一人で気楽に働けるリモートワーク。だけど私は逆に不安を感じる

私はリモートワークをしたことがない。
厳密に言うと、コロナが猛威をふるっている最中、在宅勤務を命じられたことがあった。しかし、職種柄、自宅でできる仕事などなく、実際に与えられた業務は、今後の計画を練るというもので、その案も次第に尽きてしまい、3日程で幕を閉じた。
私の中でリモートワークをしている人=パソコンのエキスパートというイメージがある。パソコン1つあれば、場所を問わず仕事ができるなんてかっこ良いな、スマートだなという印象がある一方で、自分は色んな意味でリモートワークは向いていないだろうなと思っている。
まず、私は自宅で仕事をすることに抵抗がある。私の中で自宅=最もリラックスできるプライベート空間という認識があり、それが仕事場に化してしまうのが、どうも受け入れ難い。物理的に仕事場とプライベート空間を分けたいし、そうすることによって、気持ちの切り替えもしやすいと考える。
自宅が仕事場の場合、通勤しなくても良いというのが最大のメリットだと思うけれど、私は自宅と仕事場がある程度、離れている方が良い。自宅を出て、職場へ向かうまでの間に心のスイッチを仕事モードへと切り替えるためだ。もちろん、職場があまりにも自宅から遠すぎるのは現実的ではないけれど、気持ちを切り替えるために、私にとって適度な通勤距離が必要なのだ。

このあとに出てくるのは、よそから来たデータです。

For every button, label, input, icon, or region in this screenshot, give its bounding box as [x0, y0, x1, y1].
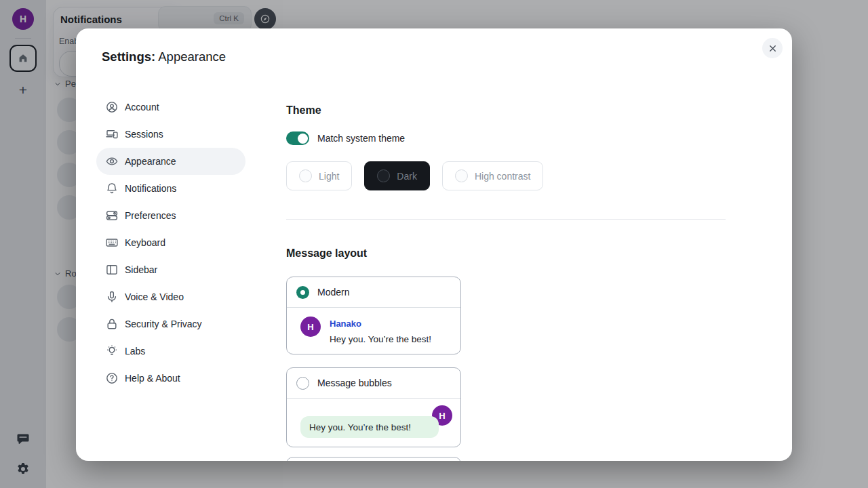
- modern-radio-row[interactable]: Modern: [287, 277, 460, 308]
- settings-nav-help-about[interactable]: Help & About: [96, 365, 245, 392]
- radio-unselected-icon: [296, 377, 309, 390]
- theme-option-dark[interactable]: Dark: [364, 161, 430, 190]
- app-window: H + Notifications E: [0, 0, 868, 488]
- radio-unselected-icon: [377, 169, 390, 182]
- settings-nav-keyboard[interactable]: Keyboard: [96, 229, 245, 256]
- eye-icon: [105, 155, 119, 168]
- match-system-theme-label: Match system theme: [317, 133, 405, 144]
- settings-nav-labs[interactable]: Labs: [96, 338, 245, 365]
- dialog-title: Settings: Appearance: [102, 49, 226, 64]
- bubbles-preview: H Hey you. You’re the best!: [287, 399, 460, 447]
- theme-option-high-contrast[interactable]: High contrast: [442, 161, 543, 190]
- lightbulb-icon: [105, 344, 119, 358]
- preview-sender-name: Hanako: [330, 319, 431, 329]
- nav-label: Security & Privacy: [125, 319, 202, 329]
- settings-nav-appearance[interactable]: Appearance: [96, 148, 245, 175]
- nav-label: Sidebar: [125, 264, 157, 275]
- question-circle-icon: [105, 371, 119, 385]
- settings-nav-sessions[interactable]: Sessions: [96, 121, 245, 148]
- theme-option-label: High contrast: [475, 171, 530, 182]
- settings-nav-account[interactable]: Account: [96, 94, 245, 121]
- microphone-icon: [105, 290, 119, 304]
- theme-option-light[interactable]: Light: [286, 161, 352, 190]
- settings-nav-sidebar[interactable]: Sidebar: [96, 256, 245, 283]
- close-button[interactable]: [762, 38, 783, 58]
- nav-label: Preferences: [125, 210, 176, 221]
- preview-avatar: H: [300, 317, 321, 337]
- nav-label: Voice & Video: [125, 291, 184, 302]
- match-system-theme-toggle[interactable]: [286, 131, 309, 145]
- user-circle-icon: [105, 100, 119, 114]
- bubbles-radio-row[interactable]: Message bubbles: [287, 368, 460, 399]
- nav-label: Labs: [125, 346, 145, 357]
- radio-selected-icon: [296, 286, 309, 299]
- settings-nav-security-privacy[interactable]: Security & Privacy: [96, 310, 245, 338]
- nav-label: Help & About: [125, 373, 180, 384]
- settings-nav-preferences[interactable]: Preferences: [96, 202, 245, 229]
- theme-option-label: Light: [319, 171, 339, 182]
- close-icon: [768, 43, 778, 54]
- preview-message-text: Hey you. You’re the best!: [330, 334, 431, 344]
- message-layout-heading: Message layout: [286, 247, 367, 260]
- theme-options: Light Dark High contrast: [286, 161, 543, 190]
- radio-unselected-icon: [299, 169, 312, 182]
- message-layout-option-next: [286, 457, 461, 461]
- settings-nav-voice-video[interactable]: Voice & Video: [96, 283, 245, 310]
- appearance-panel: Theme Match system theme Light Dark: [286, 28, 726, 461]
- section-divider: [286, 219, 726, 220]
- keyboard-icon: [105, 236, 119, 249]
- nav-label: Keyboard: [125, 237, 165, 248]
- settings-nav-notifications[interactable]: Notifications: [96, 175, 245, 202]
- toggle-knob: [298, 134, 308, 144]
- modern-preview: H Hanako Hey you. You’re the best!: [287, 308, 460, 344]
- theme-heading: Theme: [286, 104, 321, 117]
- sidebar-panel-icon: [105, 263, 119, 277]
- lock-icon: [105, 317, 119, 331]
- dialog-title-prefix: Settings:: [102, 49, 155, 64]
- settings-dialog: Settings: Appearance Account Sessions Ap…: [76, 28, 792, 461]
- bell-icon: [105, 182, 119, 195]
- nav-label: Appearance: [125, 156, 176, 167]
- match-system-theme-row: Match system theme: [286, 131, 405, 145]
- preview-message-bubble: Hey you. You’re the best!: [300, 416, 439, 438]
- settings-nav: Account Sessions Appearance Notification…: [96, 94, 245, 392]
- radio-unselected-icon: [455, 169, 468, 182]
- nav-label: Sessions: [125, 129, 163, 140]
- dialog-title-section: Appearance: [158, 49, 226, 64]
- modern-label: Modern: [317, 287, 349, 298]
- nav-label: Account: [125, 102, 159, 113]
- toggles-icon: [105, 209, 119, 222]
- bubbles-label: Message bubbles: [317, 378, 392, 388]
- message-layout-option-modern: Modern H Hanako Hey you. You’re the best…: [286, 277, 461, 354]
- message-layout-option-bubbles: Message bubbles H Hey you. You’re the be…: [286, 367, 461, 447]
- nav-label: Notifications: [125, 183, 176, 194]
- theme-option-label: Dark: [397, 171, 417, 182]
- devices-icon: [105, 127, 119, 141]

リモートワーク=一人でも仕事が可能なイメージがある。もちろん、必ずしもそうではないだろうけれど、リモートワークは、職場に出勤する場合よりも、人と関わる頻度が少ない気がする。一人で気楽に仕事ができて、一見良いように思うけれど、私は逆に不安を感じる。
特に仕事に慣れないうちは、本当にこのやり方で良いんだろうかとか、この進捗度合いで間に合うのだろうかとか、ささいな不安が募る。周囲に人がいる場合、あえて口に出さなくても、周りを見渡すだけで、なんとなくその不安が解消されることもあるけれど、一人で黙々と仕事をしているとなんだかやり場がなく、悶々とすることが予想される。もちろん、リモートで誰かに相談したり、会議をすることも可能だけれど、やはり、画面越しに人と会話するのと、対面で会話するのとでは、心象もおのずと違ってくる。
それに、休憩時間等に、ちょっとした世間話をしたりするのも、程良い息抜きになって良いと思う。
リモートワークで気がかりなのは、孤独の他に運動不足もある。リモートワークで長時間座りっぱなしでパソコンと睨めっこするのは、正直、あまり体に良いとは思えない。出勤が必要な仕事であれば、嫌でも体を動かすことになるので、軽い運動になってちょうど良い。
私はリモートワークは向いていないだろうけれど、働き方の選択肢としてリモートワークが誕生したことは非常に良いことだと思う。例えば、育児や介護、その他、様々な事情で出勤するよりも自宅で仕事をする方が便利が良いという人もたくさんいると思う。それに、自分もいずれそのような立場になる日が来るかもしれない。それぞれの特性や環境によって多様な働き方が選択できる時代に進みつつあるのは前向きに捉えられたらと思っている。